Common variation at 3q26.2, 6p21.33, 17p11.2 and 22q13.1 influences multiple myeloma risk

Abstract

To identify variants for multiple myeloma risk, we conducted a genome-wide association study with validation in additional series totaling 4,692 individuals with multiple myeloma (cases) and 10,990 controls. We identified four risk loci at 3q26.2 (rs10936599, P = 8.70 × 10(-14)), 6p21.33 (rs2285803, PSORS1C2, P = 9.67 × 10(-11)), 17p11.2 (rs4273077, TNFRSF13B, P = 7.67 × 10(-9)) and 22q13.1 (rs877529, CBX7, P = 7.63 × 10(-16)). These data provide further evidence for genetic susceptibility to this B-cell hematological malignancy, as well as insight into the biological basis of predisposition.

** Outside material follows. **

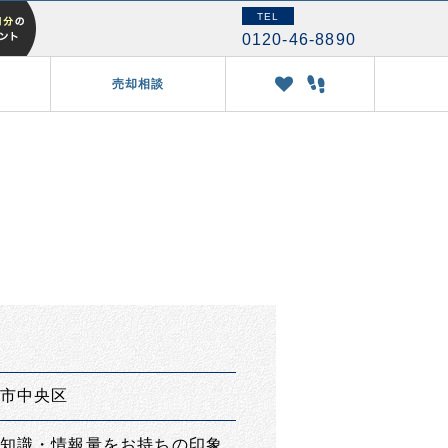
TEL
0120-46-8890
売却相談
市中央区
知識・情報量をお持ちの印象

Figure 1. Regional plots of association results and recombination rates for the 3q26.2, 6p21.33, 17p11.2 and 22q13.1 susceptibility loci.

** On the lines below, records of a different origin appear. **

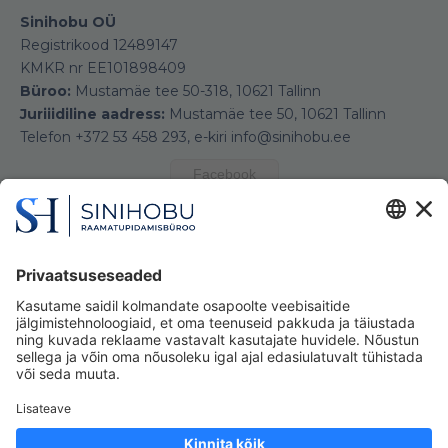
Sinihobu OÜ
Registrikood 12489147
KMKR nr EE101898409
Büroo:
Mustamäe tee 50-318, 10621 Tallinn
Juriiidiline aadress:
Mustamäe tee 50, 10621 Tallinn
Telefon +372 53 458 293, e-kiri info@sinihobu.ee
Facebook
Kasutades seda veebilehte, nõustute meie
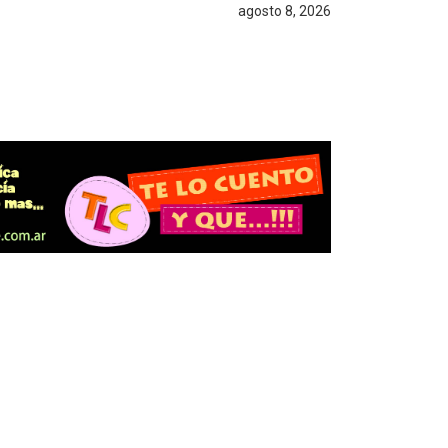
agosto 8, 2026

(a-d) Association results of both genotyped (triangles) and imputed (circles) SNPs in the GWAS samples and recombination rates for rates within the four loci: 3q26.2, 6p21.33, 17p11.2 and 22q13.1. For each plot, −log₁₀ P values (y axis) of the SNPs are shown according to their chromosomal positions (x axis). The top genotyped SNP in each combined analysis is a large triangle and is labeled by its rsID. The color intensity of each symbol reflects the extent of LD with the top genotyped SNP: white (r²=0) through to dark red (r²=1.0). Genetic recombination rates (cM/Mb), estimated using HapMap CEU samples, are shown with a light blue line. Physical positions are based on NCBI build 36 of the human genome. Also shown are the relative positions of genes and transcripts mapping to each region of association. Genes have been redrawn to show the relative positions; therefore, maps are not to physical scale. The lower panel shows the region of interest together with all transcripts and chromatin state segmentation track (ChromHMM) for lymphoblastoid cells using data from the HapMap Encode Project.